[Excerpts from a dataset]
'''
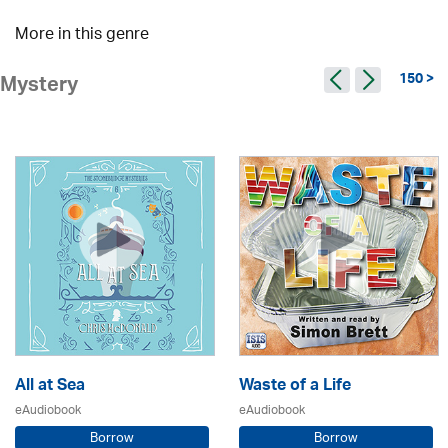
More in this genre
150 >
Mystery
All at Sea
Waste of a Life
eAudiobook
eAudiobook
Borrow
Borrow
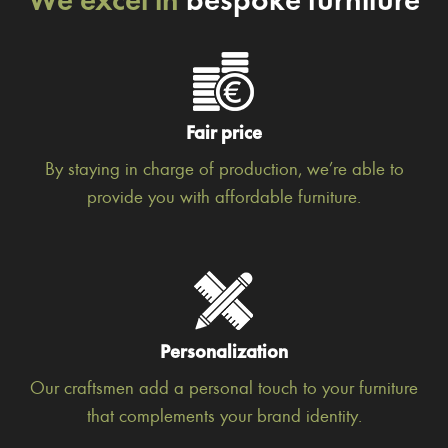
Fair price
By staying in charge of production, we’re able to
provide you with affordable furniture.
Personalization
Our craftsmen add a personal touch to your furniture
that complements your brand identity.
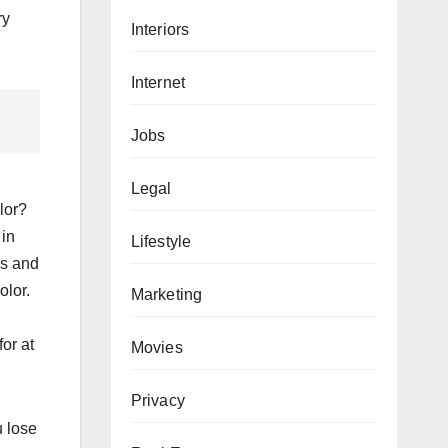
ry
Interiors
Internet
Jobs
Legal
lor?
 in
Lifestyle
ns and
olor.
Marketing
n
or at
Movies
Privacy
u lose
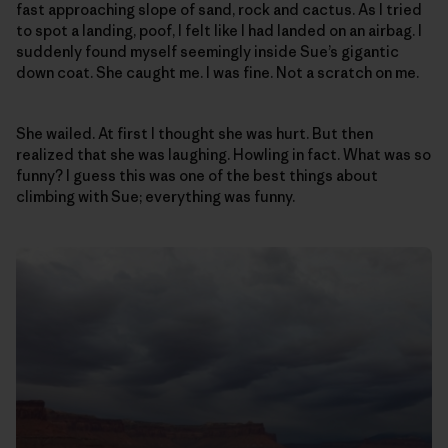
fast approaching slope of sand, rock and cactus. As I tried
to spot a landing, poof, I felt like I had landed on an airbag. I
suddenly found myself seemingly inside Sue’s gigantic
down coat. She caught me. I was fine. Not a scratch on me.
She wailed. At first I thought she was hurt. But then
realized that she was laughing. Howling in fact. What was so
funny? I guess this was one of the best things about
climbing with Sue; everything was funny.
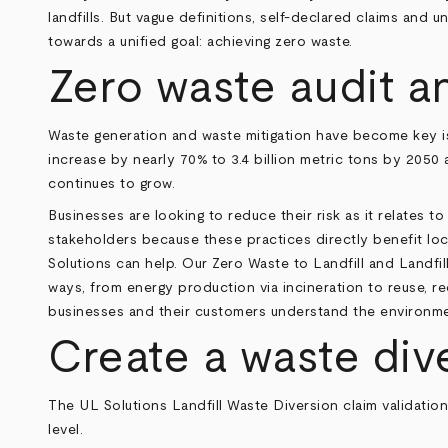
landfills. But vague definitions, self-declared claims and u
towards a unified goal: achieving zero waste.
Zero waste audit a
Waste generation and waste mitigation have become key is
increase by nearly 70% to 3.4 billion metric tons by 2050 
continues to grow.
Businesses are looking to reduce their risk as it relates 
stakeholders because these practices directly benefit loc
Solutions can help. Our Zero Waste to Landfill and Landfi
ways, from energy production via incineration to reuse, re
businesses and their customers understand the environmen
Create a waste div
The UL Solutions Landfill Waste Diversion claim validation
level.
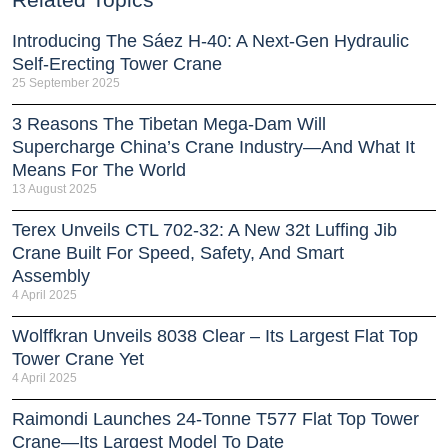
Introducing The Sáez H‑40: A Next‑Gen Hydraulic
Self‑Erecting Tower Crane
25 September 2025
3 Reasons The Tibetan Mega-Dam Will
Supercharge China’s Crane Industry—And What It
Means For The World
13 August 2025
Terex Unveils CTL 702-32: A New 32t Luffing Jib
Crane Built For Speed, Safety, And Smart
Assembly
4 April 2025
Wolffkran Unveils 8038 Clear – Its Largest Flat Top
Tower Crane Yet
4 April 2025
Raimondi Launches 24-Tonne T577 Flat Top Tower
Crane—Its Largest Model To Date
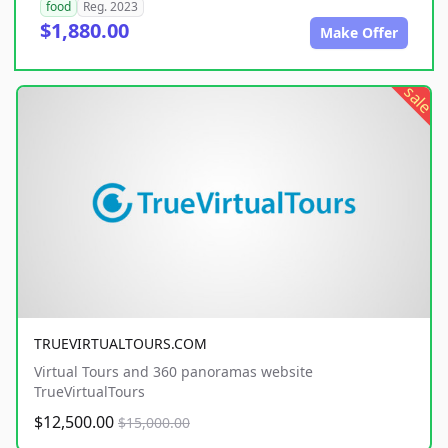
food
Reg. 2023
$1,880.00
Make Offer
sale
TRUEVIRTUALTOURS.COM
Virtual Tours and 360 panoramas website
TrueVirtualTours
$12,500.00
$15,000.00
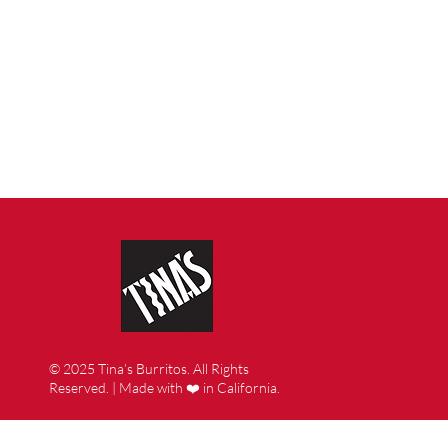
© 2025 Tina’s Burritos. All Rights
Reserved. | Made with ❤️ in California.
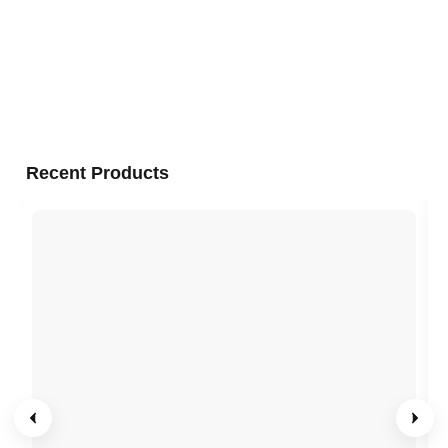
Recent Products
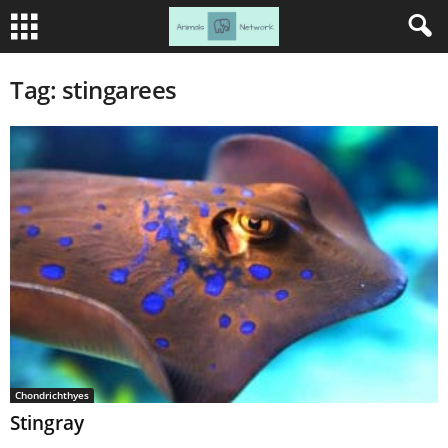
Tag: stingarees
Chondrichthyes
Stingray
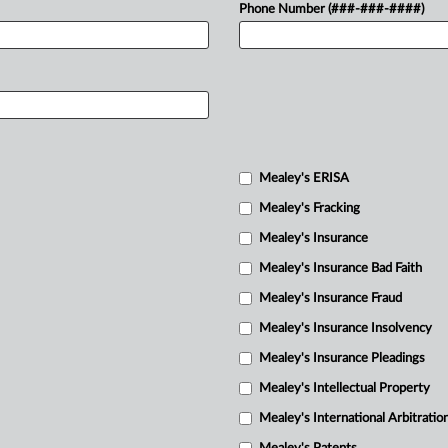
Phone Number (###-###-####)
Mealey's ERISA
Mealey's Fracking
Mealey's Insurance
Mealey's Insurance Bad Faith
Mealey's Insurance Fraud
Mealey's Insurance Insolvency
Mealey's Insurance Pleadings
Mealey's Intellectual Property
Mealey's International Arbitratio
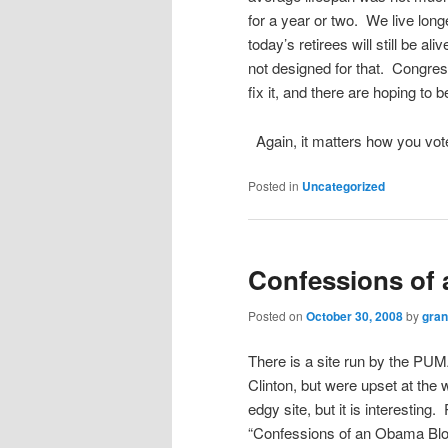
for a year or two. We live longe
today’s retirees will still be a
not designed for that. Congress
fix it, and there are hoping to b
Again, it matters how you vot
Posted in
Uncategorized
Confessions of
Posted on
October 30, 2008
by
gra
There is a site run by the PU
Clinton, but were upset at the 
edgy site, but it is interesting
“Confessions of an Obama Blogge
'''
'''
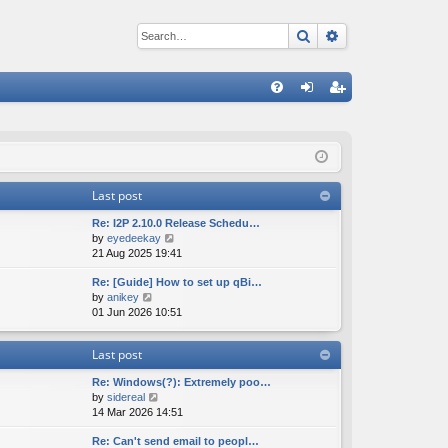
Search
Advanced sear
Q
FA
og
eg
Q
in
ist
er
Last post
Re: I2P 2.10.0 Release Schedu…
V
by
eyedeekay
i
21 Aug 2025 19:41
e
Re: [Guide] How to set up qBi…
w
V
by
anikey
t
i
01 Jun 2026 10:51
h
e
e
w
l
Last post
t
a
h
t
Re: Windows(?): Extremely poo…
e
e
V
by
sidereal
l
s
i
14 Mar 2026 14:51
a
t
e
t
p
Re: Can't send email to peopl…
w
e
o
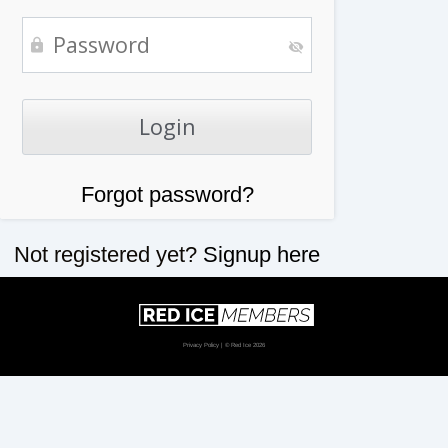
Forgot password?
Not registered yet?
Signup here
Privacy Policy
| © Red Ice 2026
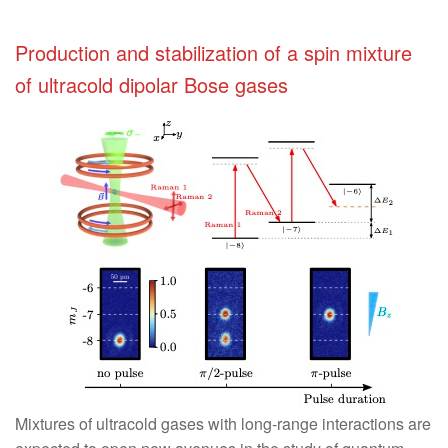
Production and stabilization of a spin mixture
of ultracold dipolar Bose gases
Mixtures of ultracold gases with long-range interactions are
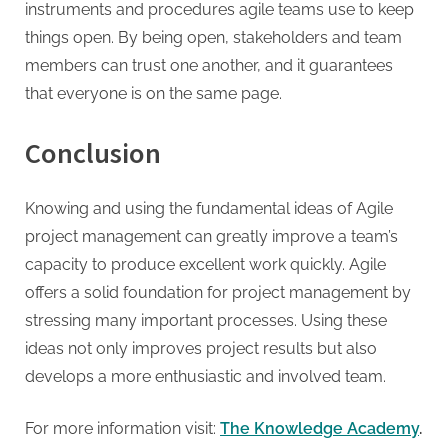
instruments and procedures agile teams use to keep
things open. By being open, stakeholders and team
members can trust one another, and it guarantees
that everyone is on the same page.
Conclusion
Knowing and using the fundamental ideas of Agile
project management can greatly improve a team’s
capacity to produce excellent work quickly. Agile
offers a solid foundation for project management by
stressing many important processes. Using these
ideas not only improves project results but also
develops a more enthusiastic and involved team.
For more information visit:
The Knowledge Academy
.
'''
'''
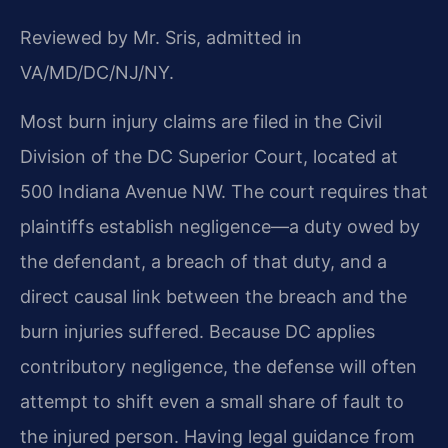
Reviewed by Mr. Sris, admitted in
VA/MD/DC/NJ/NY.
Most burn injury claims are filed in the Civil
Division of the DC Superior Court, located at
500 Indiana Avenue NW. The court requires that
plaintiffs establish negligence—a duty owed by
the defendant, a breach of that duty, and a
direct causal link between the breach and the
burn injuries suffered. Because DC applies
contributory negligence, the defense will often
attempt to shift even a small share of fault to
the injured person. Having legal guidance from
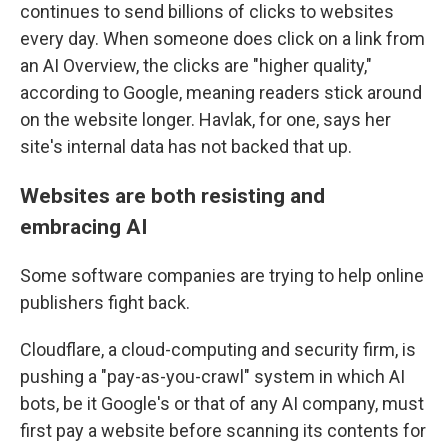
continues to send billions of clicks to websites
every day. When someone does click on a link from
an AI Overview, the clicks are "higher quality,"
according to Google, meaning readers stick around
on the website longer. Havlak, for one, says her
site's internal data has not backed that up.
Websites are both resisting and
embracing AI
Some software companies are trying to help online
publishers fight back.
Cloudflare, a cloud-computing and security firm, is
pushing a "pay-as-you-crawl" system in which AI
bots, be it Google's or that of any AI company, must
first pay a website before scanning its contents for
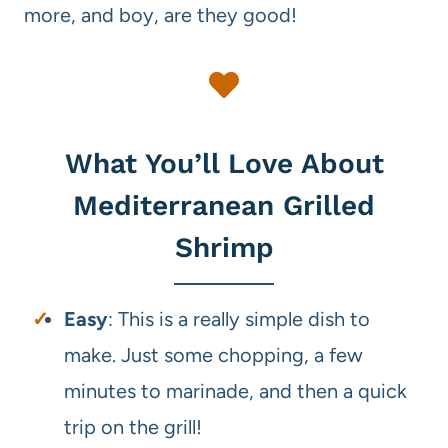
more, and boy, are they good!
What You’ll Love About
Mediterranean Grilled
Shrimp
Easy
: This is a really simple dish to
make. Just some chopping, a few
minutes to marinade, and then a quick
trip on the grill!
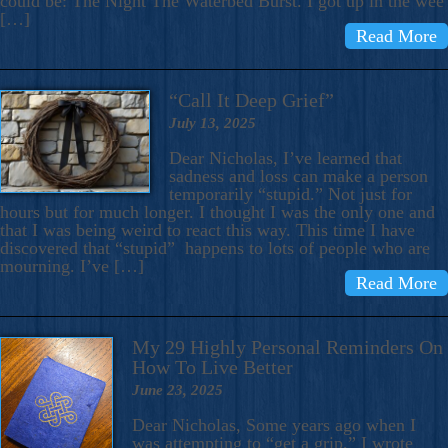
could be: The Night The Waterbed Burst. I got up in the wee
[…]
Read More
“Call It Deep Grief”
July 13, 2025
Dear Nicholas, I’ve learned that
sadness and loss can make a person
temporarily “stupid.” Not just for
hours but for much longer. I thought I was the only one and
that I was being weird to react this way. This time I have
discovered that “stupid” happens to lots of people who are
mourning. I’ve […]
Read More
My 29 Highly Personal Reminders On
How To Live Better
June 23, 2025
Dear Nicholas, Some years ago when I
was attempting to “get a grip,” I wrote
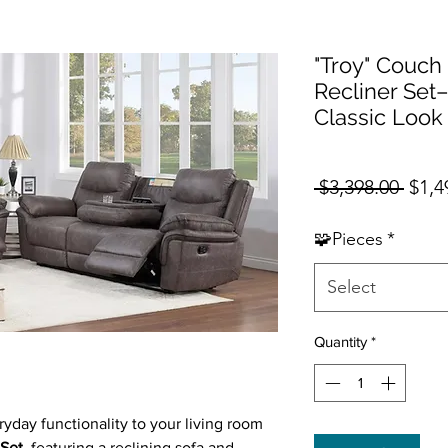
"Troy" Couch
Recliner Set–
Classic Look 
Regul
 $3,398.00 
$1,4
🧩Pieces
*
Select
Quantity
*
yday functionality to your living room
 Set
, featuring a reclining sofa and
'''
**PROBLEM STATEMENT**: Output, from the data above, the lines from the line with "landfills. But vague" to the line with "increase by nearly" exactly as they stand, both ends included and nothing else.

**EXERCISE RESULT**:
landfills. But vague definitions, self-declared claims and u
towards a unified goal: achieving zero waste.
Zero waste audit a
Waste generation and waste mitigation have become key is
increase by nearly 70% to 3.4 billion metric tons by 2050 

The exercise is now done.